**RECORDS FOR PROCESSING:**
-- Opening Marker --

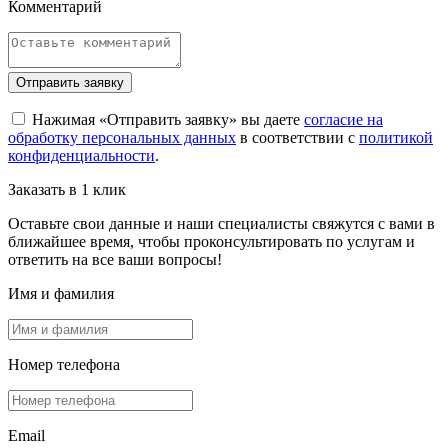
Комментарий
Отправить заявку
Нажимая «Отправить заявку» вы даете
согласие на
обработку персональных данных
в соответствии с
политикой
конфиденциальности
.
Заказать в 1 клик
Оставьте свои данные и наши специалисты свяжутся с вами в
ближайшее время, чтобы проконсультировать по услугам и
ответить на все ваши вопросы!
Имя и фамилия
Номер телефона
Email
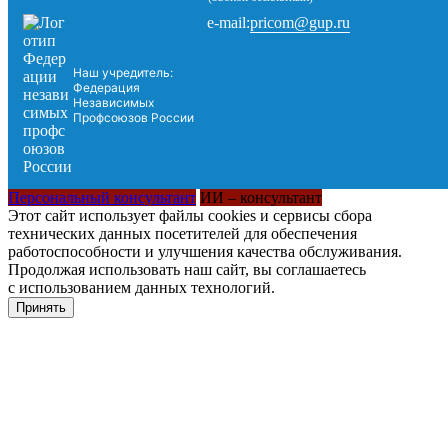
pricom@gup.ru
e-mail:
Наш учредитель:
Федерация
Независимых
Профсоюзов России
Персональный консультант
ИИ – консультант
Этот сайт использует файлы cookies и сервисы сбора
технических данных посетителей для обеспечения
работоспособности и улучшения качества обслуживания.
Продолжая использовать наш сайт, вы соглашаетесь
с использованием данных технологий.
Принять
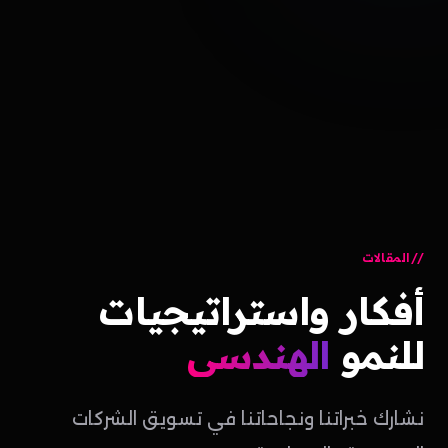
المقالات
أفكار
واستراتيجيات
للنمو
الهندسي
نشارك خبراتنا ونجاحاتنا في تسويق الشركات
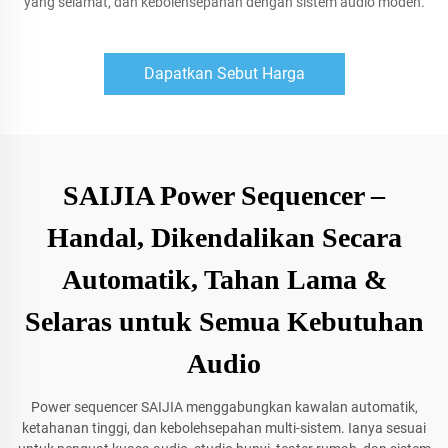
yang selamat, dan kebolehsepahan dengan sistem audio moden.
Dapatkan Sebut Harga
SAIJIA Power Sequencer –
Handal, Dikendalikan Secara
Automatik, Tahan Lama &
Selaras untuk Semua Kebutuhan
Audio
Power sequencer SAIJIA menggabungkan kawalan automatik,
ketahanan tinggi, dan kebolehsepahan multi-sistem. Ianya sesuai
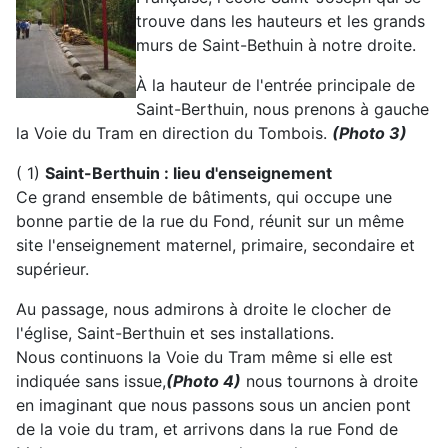
trouve dans les hauteurs et les grands
murs de Saint-Bethuin à notre droite.
À la hauteur de l'entrée principale de
Saint-Berthuin, nous prenons à gauche
la Voie du Tram en direction du Tombois.
(Photo 3)
( 1)
Saint-Berthuin : lieu d'enseignement
Ce grand ensemble de bâtiments, qui occupe une
bonne partie de la rue du Fond, réunit sur un même
site l'enseignement maternel, primaire, secondaire et
supérieur.
Au passage, nous admirons à droite le clocher de
l'église, Saint-Berthuin et ses installations.
Nous continuons la Voie du Tram même si elle est
indiquée sans issue,
(Photo 4)
nous tournons à droite
en imaginant que nous passons sous un ancien pont
de la voie du tram, et arrivons dans la rue Fond de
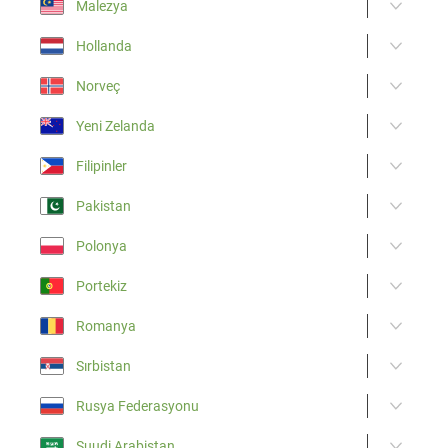
Malezya
Hollanda
Norveç
Yeni Zelanda
Filipinler
Pakistan
Polonya
Portekiz
Romanya
Sırbistan
Rusya Federasyonu
Suudi Arabistan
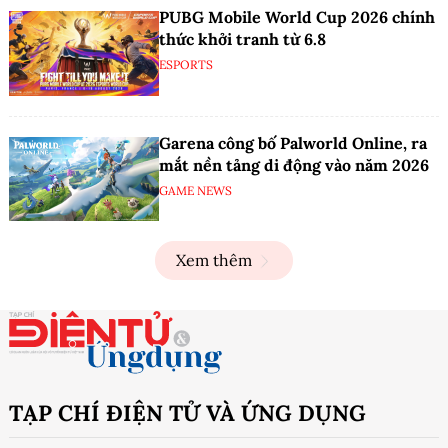
PUBG Mobile World Cup 2026 chính
thức khởi tranh từ 6.8
ESPORTS
Garena công bố Palworld Online, ra
mắt nền tảng di động vào năm 2026
GAME NEWS
Xem thêm
TẠP CHÍ ĐIỆN TỬ VÀ ỨNG DỤNG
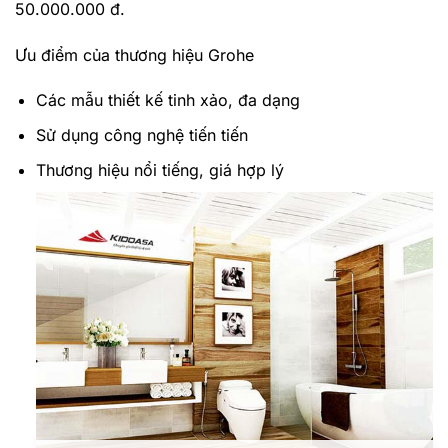
50.000.000 đ.
Ưu điểm của thương hiệu Grohe
Các mẫu thiết kế tinh xảo, đa dạng
Sử dụng công nghệ tiến tiến
Thương hiệu nổi tiếng, giá hợp lý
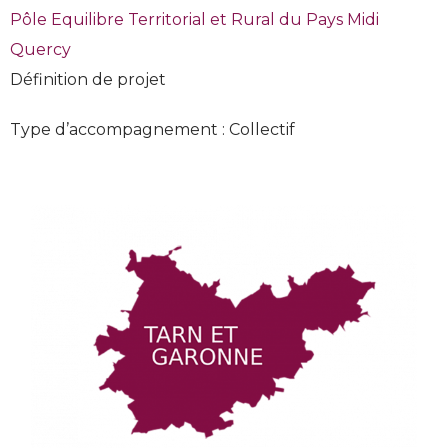
Pôle Equilibre Territorial et Rural du Pays Midi
Quercy
Définition de projet
Type d’accompagnement : Collectif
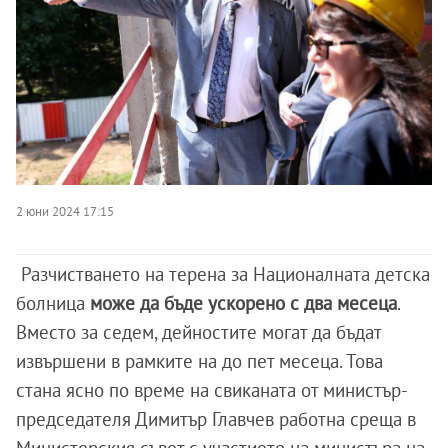
2 юни 2024 17:15
Разчистването на терена за Националната детска
болница
може да бъде ускорено с два месеца
.
Вместо за седем, дейностите могат да бъдат
извършени в рамките на до пет месеца. Това
стана ясно по време на свиканата от министър-
председателя Димитър Главчев работна среща в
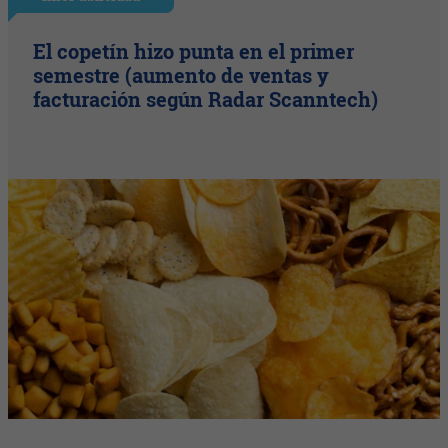
El copetín hizo punta en el primer
semestre (aumento de ventas y
facturación según Radar Scanntech)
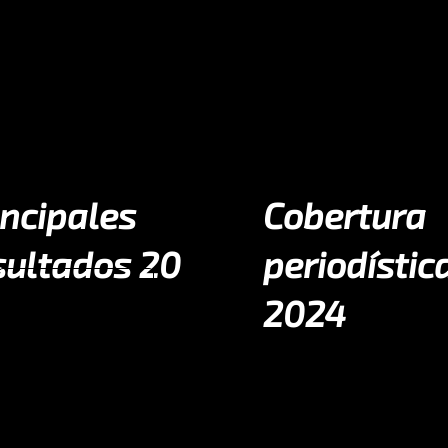
incipales
Cobertura
sultados 20
periodístic
Descargar
Visitar
2024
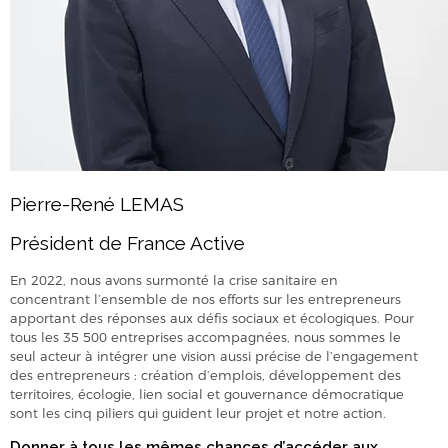
Pierre-René LEMAS
Président de France Active
En 2022, nous avons surmonté la crise sanitaire en
concentrant l’ensemble de nos efforts sur les entrepreneurs
apportant des réponses aux défis sociaux et écologiques. Pour
tous les 35 500 entreprises accompagnées, nous sommes le
seul acteur à intégrer une vision aussi précise de l’engagement
des entrepreneurs : création d’emplois, développement des
territoires, écologie, lien social et gouvernance démocratique
sont les cinq piliers qui guident leur projet et notre action.
Donner à tous les mêmes chances d’accéder aux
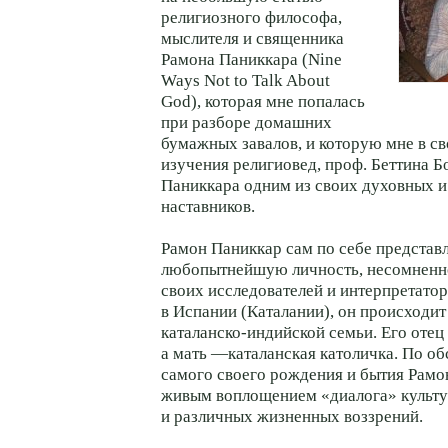
религиозного философа,
мыслителя и священника
Рамона Паниккара (Nine
Ways Not to Talk About
God), которая мне попалась
при разборе домашних
бумажных завалов, и которую мне в св
изучения религиовед, проф. Беттина 
Паниккара одним из своих духовных и
наставников.
Рамон Паниккар сам по себе представл
любопытнейшую личность, несомнен
своих исследователей и интерпретато
в Испании (Каталании), он происходи
каталанско-индийской семьи. Его отец
а мать —каталанская католичка. По об
самого своего рождения и бытия Рамо
живым воплощением «диалога» культу
и различных жизненных воззрений.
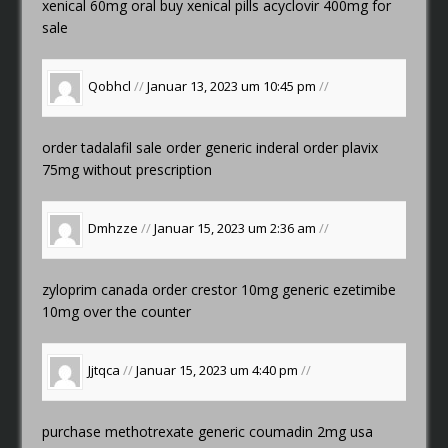
xenical 60mg oral
buy xenical pills
acyclovir 400mg for
sale
Qobhcl
//
Januar 13, 2023 um 10:45 pm
//
order tadalafil sale
order generic inderal
order plavix
75mg without prescription
Dmhzze
//
Januar 15, 2023 um 2:36 am
//
zyloprim canada
order crestor 10mg generic
ezetimibe
10mg over the counter
Jjtqca
//
Januar 15, 2023 um 4:40 pm
//
purchase methotrexate generic
coumadin 2mg usa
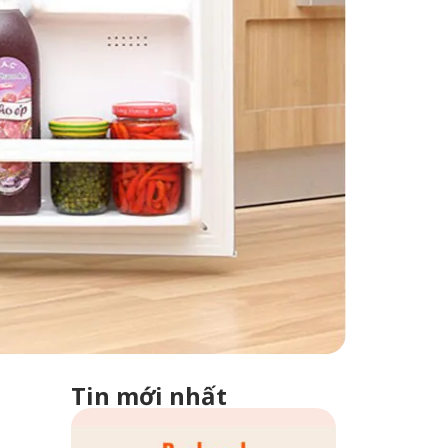
Tin mới nhất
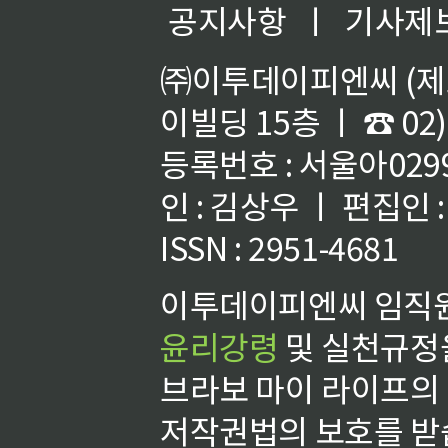
공지사항
ㅣ
기사제
㈜이투데이피엔씨 (제호
이빌딩 15층 ㅣ ☎ 02)
등록번호 : 서울아02992
인 : 김상우 ㅣ 편집인
ISSN : 2951-4681
이투데이피엔씨 임직원
윤리강령
및 실천규정을
브라보 마이 라이프의
저작권법의 보호를 받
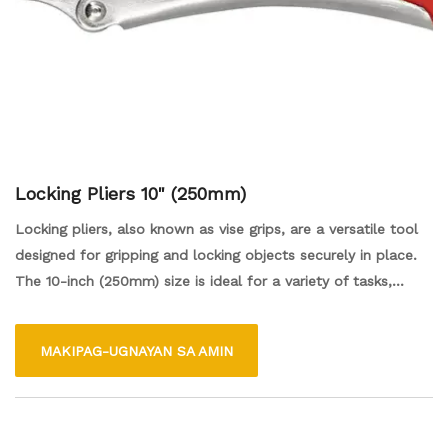
Locking Pliers 10" (250mm)
Locking pliers, also known as vise grips, are a versatile tool
designed for gripping and locking objects securely in place.
The 10-inch (250mm) size is ideal for a variety of tasks,
providing enough leverage and strength for holding larger
items or applying significant pressure. These pliers feature an
MAKIPAG-UGNAYAN SA AMIN
adjustable jaw, allowing users to grip different sizes of
materials, and a locking mechanism that ensures a firm hold
without constant pressure from the user's hand. They are
commonly used in mechanical work, DIY projects, and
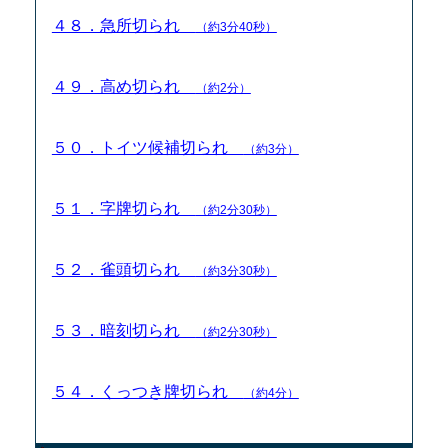
４８．急所切られ
（約3分40秒）
４９．高め切られ
（約2分）
５０．トイツ候補切られ
（約3分）
５１．字牌切られ
（約2分30秒）
５２．雀頭切られ
（約3分30秒）
５３．暗刻切られ
（約2分30秒）
５４．くっつき牌切られ
（約4分）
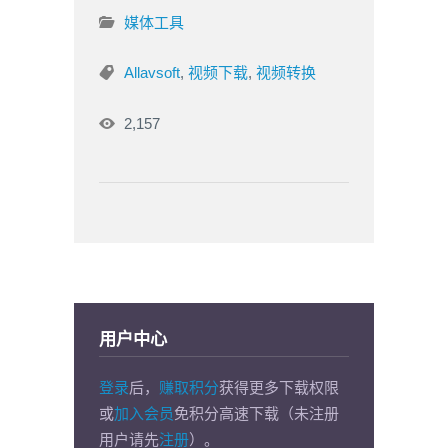
媒体工具
Allavsoft
,
视频下载
,
视频转换
2,157
用户中心
登录
后，
赚取积分
获得更多下载权限
或
加入会员
免积分高速下载（未注册
用户请先
注册
）。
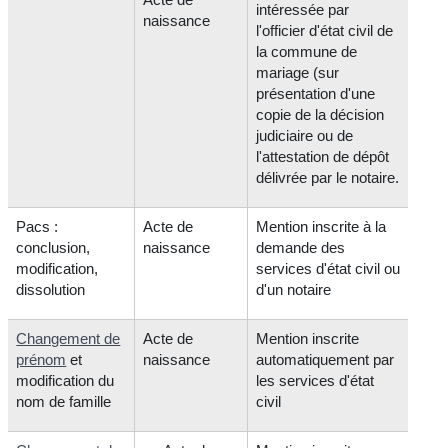
intéressée par
naissance
l'officier d'état civil de
la commune de
mariage (sur
présentation d'une
copie de la décision
judiciaire ou de
l'attestation de dépôt
délivrée par le notaire.
Pacs :
Acte de
Mention inscrite à la
conclusion,
naissance
demande des
modification,
services d'état civil ou
dissolution
d'un notaire
Changement de
Acte de
Mention inscrite
prénom
et
naissance
automatiquement par
modification du
les services d'état
nom de famille
civil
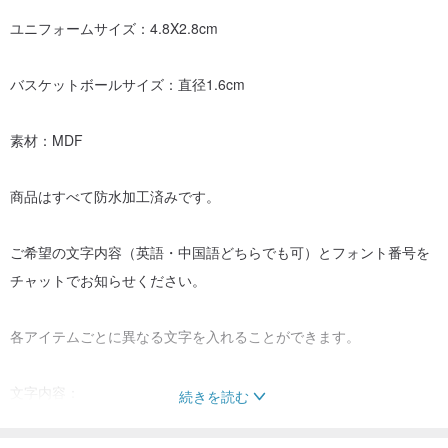
ユニフォームサイズ：4.8X2.8cm
バスケットボールサイズ：直径1.6cm
素材：MDF
商品はすべて防水加工済みです。
ご希望の文字内容（英語・中国語どちらでも可）とフォント番号を
チャットでお知らせください。
各アイテムごとに異なる文字を入れることができます。
文字内容：
続きを読む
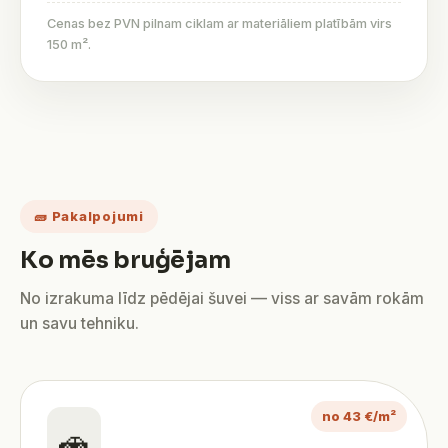
Cenas bez PVN pilnam ciklam ar materiāliem platībām virs
150 m².
🧱 Pakalpojumi
Ko mēs bruģējam
No izrakuma līdz pēdējai šuvei — viss ar savām rokām
un savu tehniku.
no 43 €/m²
🚗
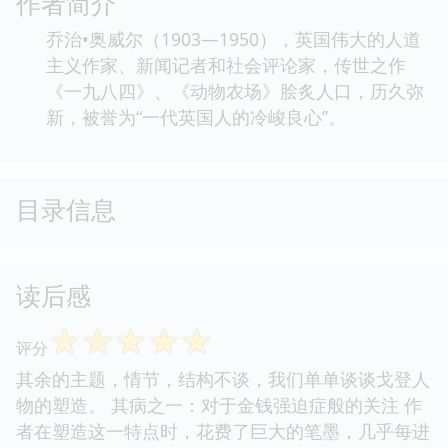
作者简介
乔治•奥威尔（1903—1950），英国伟大的人道
主义作家、新闻记者和社会评论家，传世之作
《一九八四》、《动物农场》脍炙人口，历久弥
新，被誉为“一代英国人的冷峻良心”。
目录信息
读后感
☆
☆
☆
☆
☆
评分
其余的主题，情节，结构不谈，我们单单谈谈戈登人
物的塑造。 其病之一：对于金钱强迫症般的关注 作
者在塑造这一特点时，花费了巨大的笔墨，几乎每进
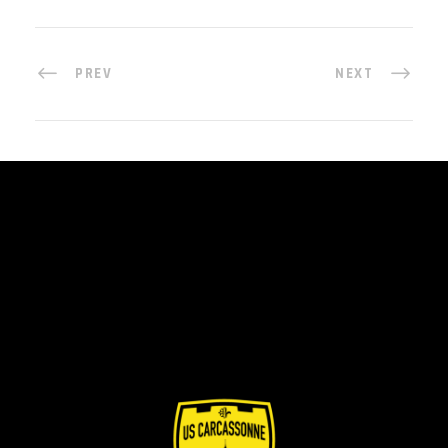
PREV
NEXT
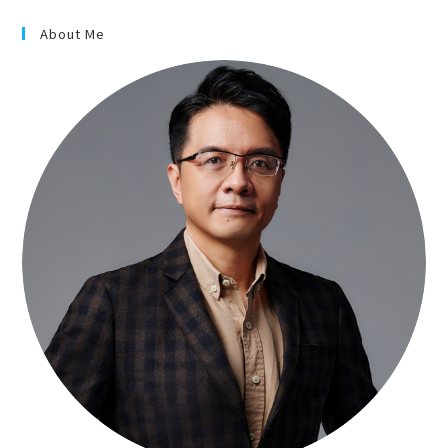
About Me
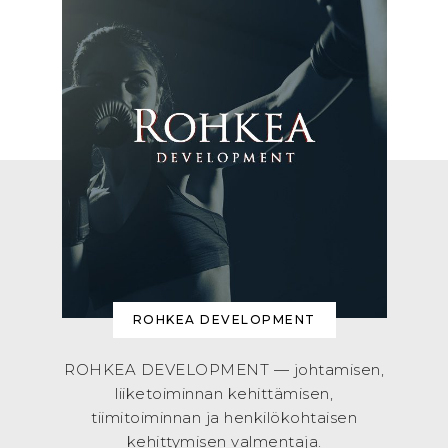
ROHKEA DEVELOPMENT
ROHKEA DEVELOPMENT — johtamisen,
liiketoiminnan kehittämisen,
tiimitoiminnan ja henkilökohtaisen
kehittymisen valmentaja.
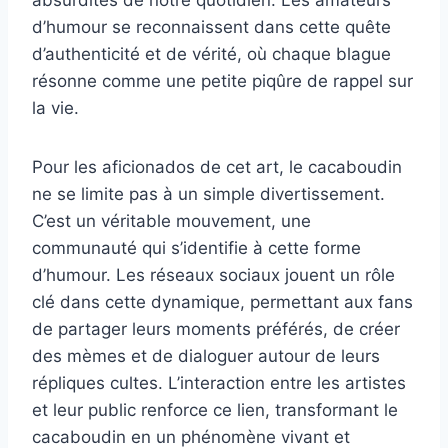
d’humour se reconnaissent dans cette quête
d’authenticité et de vérité, où chaque blague
résonne comme une petite piqûre de rappel sur
la vie.
Pour les aficionados de cet art, le cacaboudin
ne se limite pas à un simple divertissement.
C’est un véritable mouvement, une
communauté qui s’identifie à cette forme
d’humour. Les réseaux sociaux jouent un rôle
clé dans cette dynamique, permettant aux fans
de partager leurs moments préférés, de créer
des mèmes et de dialoguer autour de leurs
répliques cultes. L’interaction entre les artistes
et leur public renforce ce lien, transformant le
cacaboudin en un phénomène vivant et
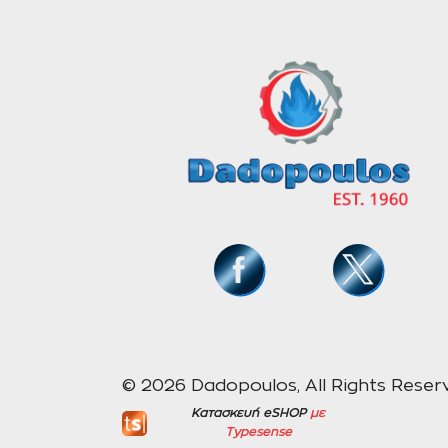
© 2026 Dadopoulos, All Rights Reser
Κατασκευή eSHOP
με
Typesense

-- Closing Marker --

**EXERCISE DIRECTIONS:** Within the listing above, the stretch from the line with "Разчистването на терена" down to the line with "sultados 20" is to be given again exactly, end lines included and pictures excluded.

**ANSWER BELOW:**
Разчистването на терена за Националната детска
болница
може да бъде ускорено с два месеца
.
Вместо за седем, дейностите могат да бъдат
извършени в рамките на до пет месеца. Това
стана ясно по време на свиканата от министър-
председателя Димитър Главчев работна среща в
El copetín hizo punta en el primer
semestre (aumento de ventas y
facturación según Radar Scanntech)
incipales
Cobertura
sultados 20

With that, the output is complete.